== MATERIAL PROVIDED

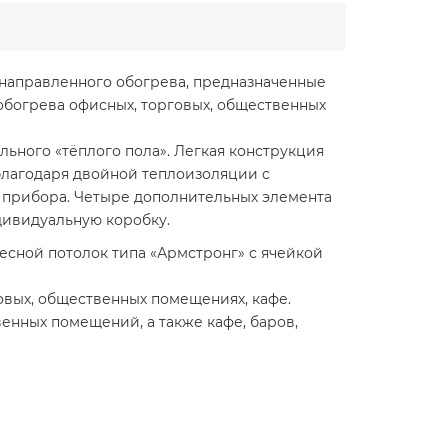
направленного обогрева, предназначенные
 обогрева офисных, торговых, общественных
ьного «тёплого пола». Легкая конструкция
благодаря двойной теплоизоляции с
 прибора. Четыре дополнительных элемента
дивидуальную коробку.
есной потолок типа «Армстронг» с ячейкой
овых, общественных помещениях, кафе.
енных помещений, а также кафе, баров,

====
== MATERIAL PROVIDED

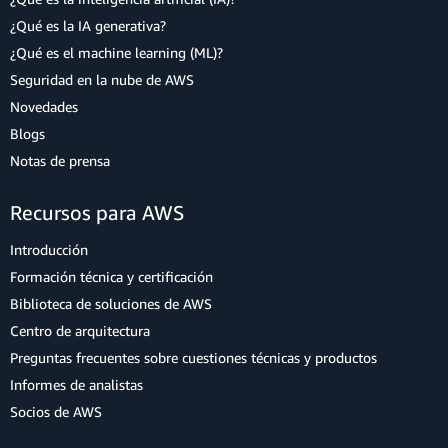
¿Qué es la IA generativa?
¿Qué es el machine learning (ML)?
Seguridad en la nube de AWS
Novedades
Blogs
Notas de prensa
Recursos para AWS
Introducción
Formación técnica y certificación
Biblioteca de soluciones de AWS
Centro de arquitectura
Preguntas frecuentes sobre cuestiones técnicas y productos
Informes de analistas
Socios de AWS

====

* **THE TASK**:
How many lines of these entries contain the string "общественных"? Reply with the number alone.

* **RESULT OF THE EXERCISE**:
2